California                    1-2348              94-0742640

(State or other juris-      (Commission         (IRS Employer
diction of incorporation)   File Number)   Identification Number)

77 Beale Street, P.O. Box 770000, San Francisco, California 94177
       (Address of principal executive offices) (Zip Code)




Registrant's telephone number, including area code:(415) 973-7000
Item 5.  Other Events

The following information includes forward-looking statements
that involve a number of risks, uncertainties and assumptions.  A
number of factors, including the outcome of required regulatory
review and ongoing negotiations between various parties, could
cause actual results to differ materially from those indicated in
the forward-looking statements.

A.  Gas Accord Settlement

On August 21, 1996, PG&E submitted to the CPUC for its approval a
Gas Accord Settlement (Accord).  The Accord is the result of an
extensive negotiation process that was initiated by PG&E in 1995.
The Accord restructures PG&E's gas services and its role in the
gas market, and establishes rates for the period July 1997
through December 2002.  Parties to the Accord represent a diverse
cross-section of interests in the Northern California gas market,
including representatives of residential, industrial and
commercial customers, municipal utilities, cogenerators,
marketers, California gas producers, core aggregators, interstate
pipelines and Canadian and Southwest shippers.  The Accord must
be approved by the CPUC before it can be implemented.

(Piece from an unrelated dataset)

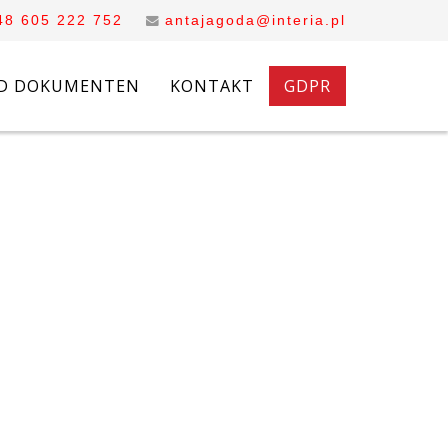
48 605 222 752
antajagoda@interia.pl
D DOKUMENTEN
KONTAKT
GDPR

The Accord consists of three broad initiatives:

- - The Accord separates, or "unbundles," PG&E's gas
  transmission and storage services from its distribution services
  and changes the terms of service and rate structure for gas
  transportation so that customers' rates more accurately reflect
  the cost of facilities used to serve them.  Unbundling will offer
  customers the opportunity to select from a menu of services
  offered by PG&E and will enable them to pay only for the services
  they use.  PG&E will operate the unbundled transmission system
  similar to an interstate pipeline.  PG&E will be at risk for
  variations in revenues resulting from differences between actual
  and forecasted throughput.  PG&E will also continue to provide
  distribution service, much as it does today.

- - The Accord reduces PG&E's role in procuring gas supplies for
  core customers in order to increase opportunities for such
  customers to purchase gas from their supplier of choice.  The
  Accord also establishes principles for continuing negotiations
  between PG&E and California gas producers for the mutual release
  of supply contracts and the sale of gas gathering facilities.
  PG&E will continue to purchase gas as a regulated utility
  supplier for those customers that request it.  PG&E has proposed
  that traditional reasonableness proceedings relating to its gas
  procurement costs be replaced by a core procurement incentive
  mechanism (CPIM).  The CPIM would allow PG&E to recover its gas
  costs under a mechanism through which PG&E would receive benefits
  or be penalized depending on whether its actual core procurement
  costs were within, below or above a "tolerance band" constructed
  around a market benchmark.  The Accord contemplates that the CPIM
  be implemented for the period from June 1, 1994 through 1997,
  after which a revised incentive mechanism for the period 1998 to
  2002, the terms of which are still to be negotiated, will be used
  to determine recovery of PG&E's procurement costs.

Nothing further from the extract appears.